(Recorded data)
:::

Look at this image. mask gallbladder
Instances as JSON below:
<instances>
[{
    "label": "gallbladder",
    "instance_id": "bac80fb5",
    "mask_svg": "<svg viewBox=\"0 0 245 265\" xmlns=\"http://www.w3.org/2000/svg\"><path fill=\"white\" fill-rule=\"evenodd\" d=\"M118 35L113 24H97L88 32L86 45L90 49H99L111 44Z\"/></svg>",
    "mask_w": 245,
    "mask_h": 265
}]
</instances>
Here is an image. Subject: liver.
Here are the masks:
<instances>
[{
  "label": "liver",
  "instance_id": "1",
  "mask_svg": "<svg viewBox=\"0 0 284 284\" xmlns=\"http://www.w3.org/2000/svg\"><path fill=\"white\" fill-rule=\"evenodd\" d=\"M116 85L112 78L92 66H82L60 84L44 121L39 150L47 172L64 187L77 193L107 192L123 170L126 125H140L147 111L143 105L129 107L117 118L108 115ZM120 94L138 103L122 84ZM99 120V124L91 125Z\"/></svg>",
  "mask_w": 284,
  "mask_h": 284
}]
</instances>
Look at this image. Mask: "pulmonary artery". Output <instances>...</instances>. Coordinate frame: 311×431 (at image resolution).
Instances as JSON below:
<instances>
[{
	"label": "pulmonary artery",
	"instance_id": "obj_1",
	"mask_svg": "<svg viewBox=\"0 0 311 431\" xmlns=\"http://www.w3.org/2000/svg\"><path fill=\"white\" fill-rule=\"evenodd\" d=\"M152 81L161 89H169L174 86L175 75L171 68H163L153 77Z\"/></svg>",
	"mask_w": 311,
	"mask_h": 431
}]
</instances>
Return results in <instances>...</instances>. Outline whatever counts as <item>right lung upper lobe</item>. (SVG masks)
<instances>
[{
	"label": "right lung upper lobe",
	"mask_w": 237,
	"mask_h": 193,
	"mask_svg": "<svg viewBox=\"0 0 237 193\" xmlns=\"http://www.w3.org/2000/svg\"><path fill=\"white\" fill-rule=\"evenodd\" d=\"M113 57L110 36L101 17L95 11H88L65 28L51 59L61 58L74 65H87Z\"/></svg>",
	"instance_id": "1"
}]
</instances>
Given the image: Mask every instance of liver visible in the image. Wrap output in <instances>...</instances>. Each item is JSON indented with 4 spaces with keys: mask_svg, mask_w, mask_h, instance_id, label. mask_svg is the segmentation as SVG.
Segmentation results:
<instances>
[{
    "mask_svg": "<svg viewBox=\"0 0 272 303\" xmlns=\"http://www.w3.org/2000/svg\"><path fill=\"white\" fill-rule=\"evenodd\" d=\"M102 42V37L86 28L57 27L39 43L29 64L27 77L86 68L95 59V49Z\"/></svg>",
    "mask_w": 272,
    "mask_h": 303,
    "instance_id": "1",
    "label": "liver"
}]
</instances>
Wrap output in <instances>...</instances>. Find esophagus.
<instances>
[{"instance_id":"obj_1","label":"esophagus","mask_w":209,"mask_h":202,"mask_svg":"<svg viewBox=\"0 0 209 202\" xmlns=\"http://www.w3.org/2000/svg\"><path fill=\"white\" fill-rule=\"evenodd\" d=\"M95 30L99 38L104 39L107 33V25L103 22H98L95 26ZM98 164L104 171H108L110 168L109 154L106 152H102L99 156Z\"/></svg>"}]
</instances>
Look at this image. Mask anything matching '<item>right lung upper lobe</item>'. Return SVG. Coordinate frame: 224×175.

:::

** Problem details **
Each record is to be given again in full, exactly as it reads.

** Task solution **
Look at this image. mask gallbladder
Instances as JSON below:
<instances>
[{
    "label": "gallbladder",
    "instance_id": "bac80fb5",
    "mask_svg": "<svg viewBox=\"0 0 245 265\" xmlns=\"http://www.w3.org/2000/svg\"><path fill=\"white\" fill-rule=\"evenodd\" d=\"M118 35L113 24H97L88 32L86 45L90 49H99L111 44Z\"/></svg>",
    "mask_w": 245,
    "mask_h": 265
}]
</instances>
Here is an image. Subject: liver.
Here are the masks:
<instances>
[{
  "label": "liver",
  "instance_id": "1",
  "mask_svg": "<svg viewBox=\"0 0 284 284\" xmlns=\"http://www.w3.org/2000/svg\"><path fill=\"white\" fill-rule=\"evenodd\" d=\"M116 85L112 78L92 66H82L60 84L44 121L39 150L47 172L64 187L77 193L107 192L123 170L126 125H140L147 111L143 105L129 107L117 118L108 115ZM120 94L138 103L122 84ZM99 120V124L91 125Z\"/></svg>",
  "mask_w": 284,
  "mask_h": 284
}]
</instances>
Look at this image. Mask: "pulmonary artery". Output <instances>...</instances>. Coordinate frame: 311×431 (at image resolution).
Instances as JSON below:
<instances>
[{
	"label": "pulmonary artery",
	"instance_id": "obj_1",
	"mask_svg": "<svg viewBox=\"0 0 311 431\" xmlns=\"http://www.w3.org/2000/svg\"><path fill=\"white\" fill-rule=\"evenodd\" d=\"M152 81L161 89H169L174 86L175 75L171 68H163L153 77Z\"/></svg>",
	"mask_w": 311,
	"mask_h": 431
}]
</instances>
Return results in <instances>...</instances>. Outline whatever counts as <item>right lung upper lobe</item>. (SVG masks)
<instances>
[{
	"label": "right lung upper lobe",
	"mask_w": 237,
	"mask_h": 193,
	"mask_svg": "<svg viewBox=\"0 0 237 193\" xmlns=\"http://www.w3.org/2000/svg\"><path fill=\"white\" fill-rule=\"evenodd\" d=\"M113 57L110 36L101 17L95 11H88L65 28L51 59L61 58L74 65H87Z\"/></svg>",
	"instance_id": "1"
}]
</instances>
Given the image: Mask every instance of liver visible in the image. Wrap output in <instances>...</instances>. Each item is JSON indented with 4 spaces with keys: mask_svg, mask_w, mask_h, instance_id, label. mask_svg is the segmentation as SVG.
Segmentation results:
<instances>
[{
    "mask_svg": "<svg viewBox=\"0 0 272 303\" xmlns=\"http://www.w3.org/2000/svg\"><path fill=\"white\" fill-rule=\"evenodd\" d=\"M102 42V37L86 28L57 27L39 43L29 64L27 77L86 68L95 59V49Z\"/></svg>",
    "mask_w": 272,
    "mask_h": 303,
    "instance_id": "1",
    "label": "liver"
}]
</instances>
Wrap output in <instances>...</instances>. Find esophagus.
<instances>
[{"instance_id":"obj_1","label":"esophagus","mask_w":209,"mask_h":202,"mask_svg":"<svg viewBox=\"0 0 209 202\" xmlns=\"http://www.w3.org/2000/svg\"><path fill=\"white\" fill-rule=\"evenodd\" d=\"M95 30L99 38L104 39L107 33V25L103 22H98L95 26ZM98 164L104 171H108L110 168L109 154L106 152H102L99 156Z\"/></svg>"}]
</instances>
Look at this image. Mask anything matching '<item>right lung upper lobe</item>'. Return SVG. Coordinate frame: 224×175.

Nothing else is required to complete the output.